I think these are pretty reasonable approaches. However, I think they fail to address failure modes like deep deceptiveness. A system can be deceptive even if no individual part looks deceptive, due to complex interactions between the system and the environment. More generally, cognition and optimization power can be externalized to the environment.
One could make the argument that focusing on more salient and dangerous failure modes like deceptive alignment makes a lot more sense. However - especially if you’re interested in approaches that work in the worst case and don’t rely on reality turning out optimistically one way or the other - you probably want approaches that prevent things from going badly at all.
So, how do you prevent any failure modes that route through deception? In an earlier post, I wrote about robust intent alignment as the solution, and one research direction I think is feasible to get there. But here I want to make a different point, about what it would look like to interface with deception in that setup.
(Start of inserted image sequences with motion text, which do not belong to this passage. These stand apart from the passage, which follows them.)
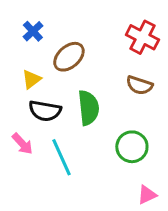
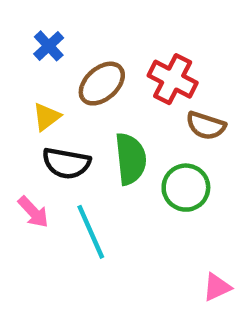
red cross: (142, 37) -> (173, 79), moved
green circle: (132, 147) -> (186, 188), moved

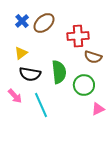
red cross: (173, 79) -> (78, 36), turned -30
brown ellipse: (102, 84) -> (44, 23), moved
pink triangle: (217, 287) -> (98, 109), moved

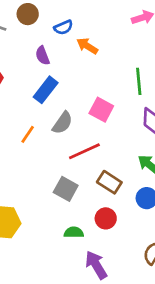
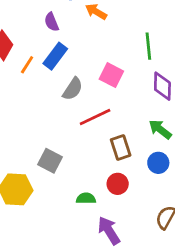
orange line: (28, 134) -> (27, 65), moved
brown rectangle: (109, 182) -> (121, 147), turned 40
gray square: (66, 189) -> (50, 161), moved

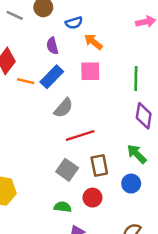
orange line: (27, 65) -> (26, 81), turned 63
pink square: (111, 75) -> (90, 71), moved, turned -35
gray square: (50, 161) -> (67, 170), moved

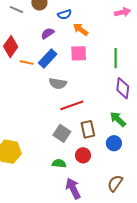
purple semicircle: (52, 46) -> (48, 33), turned 72
gray semicircle: (63, 108) -> (58, 83), turned 60

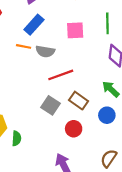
pink square: (79, 53) -> (75, 30), moved
orange line: (27, 63) -> (24, 46), moved
brown rectangle: (88, 129) -> (79, 101), turned -42
green semicircle: (59, 163) -> (16, 138), moved, turned 88

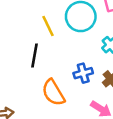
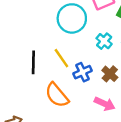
yellow line: (48, 26) -> (61, 58), moved

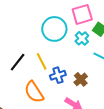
cyan cross: (104, 41) -> (82, 38), moved
black line: (33, 62) -> (18, 62), turned 30

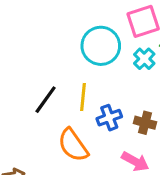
yellow line: (42, 61) -> (83, 97), turned 36
brown cross: (81, 79) -> (145, 123), turned -32

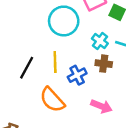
cyan cross: (144, 59) -> (100, 41), moved
brown cross: (145, 123) -> (104, 64), moved

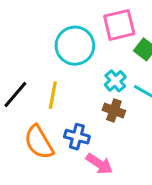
blue cross: (77, 75) -> (77, 137), moved, turned 30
Start from the intuition that deception in a system is a property of the person being deceived more than it is the deceiver. It follows pretty naturally that deception is better viewed as a property of the composite system that is the agent and its environment. So, if you wanted to interface with the general thing that is deception, you’re going to be building an interface to that composite system.
Another way of putting this is that evaluating whether an action leads to deception or not requires being able to evaluate things within the complexity class of the environment. Which brings us back to the classical difficulty of RLHF: we can’t foresee the consequences of some action very reliably in a complex environment. This means we’re unable to properly evaluate whether an action taken by something smarter than us is good or not.
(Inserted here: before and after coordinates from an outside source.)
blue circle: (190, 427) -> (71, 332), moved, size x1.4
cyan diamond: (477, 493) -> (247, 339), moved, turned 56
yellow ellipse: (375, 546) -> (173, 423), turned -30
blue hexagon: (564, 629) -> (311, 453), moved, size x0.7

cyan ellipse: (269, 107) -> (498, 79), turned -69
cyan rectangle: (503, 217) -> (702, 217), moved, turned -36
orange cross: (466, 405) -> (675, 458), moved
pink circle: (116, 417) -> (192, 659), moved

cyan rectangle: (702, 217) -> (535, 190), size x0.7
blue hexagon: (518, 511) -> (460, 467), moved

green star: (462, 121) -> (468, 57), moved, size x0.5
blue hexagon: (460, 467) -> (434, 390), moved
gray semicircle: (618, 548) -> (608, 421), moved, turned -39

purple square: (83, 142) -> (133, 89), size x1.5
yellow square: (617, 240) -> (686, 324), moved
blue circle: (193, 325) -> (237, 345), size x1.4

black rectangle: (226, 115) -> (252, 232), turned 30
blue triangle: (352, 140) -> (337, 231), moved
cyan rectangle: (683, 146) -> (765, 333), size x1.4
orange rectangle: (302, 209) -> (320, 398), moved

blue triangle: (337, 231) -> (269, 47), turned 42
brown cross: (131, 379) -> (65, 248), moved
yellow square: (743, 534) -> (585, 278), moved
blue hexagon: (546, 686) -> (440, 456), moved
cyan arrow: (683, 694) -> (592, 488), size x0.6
If all alignment properties we cared about were in this complexity class, it may be the case that worst-case alignment is strictly intractable.
However, there are many properties that belong to the complexity class of the agent alone, such that evaluation is much more feasible. Properties describing specific mechanistic components of the model, for instance. The sub-problem of identifying explicitly deceptive circuits within a model falls under this category[1].
Another property is related to internal optimization within systems. If you buy the idea of optimization as pointing at something real in the world[2], then for the right operationalization properties about optimization are properties that belong to the complexity class of the system it’s internal to. One example of this is the target of this optimization: what I refer to as objectives, and the focus of most of my work.
I think one way to frame the core part of the technical alignment problem is that we need to figure out how to interface with the alignment properties we care about within the systems we care about. The choice of what properties we try to build interfaces with is pretty central to that, and I think a commonly missed idea is that some properties we care about cash out in pretty different ways at the limit, and as such are more or less tractable.
This is also, by my understanding, the part of the problem that most theories of impact for current interpretability work focus on. That it only focuses on this part of the problem is one of my reservations of current interpretability work.
Even if very confused in current operationalizations. It could also be very fuzzy in realistic scenarios, with blurred boundaries between things that are structurally optimizers and things that aren’t. However, I think there’s a coherent conceptual boundary that can be drawn.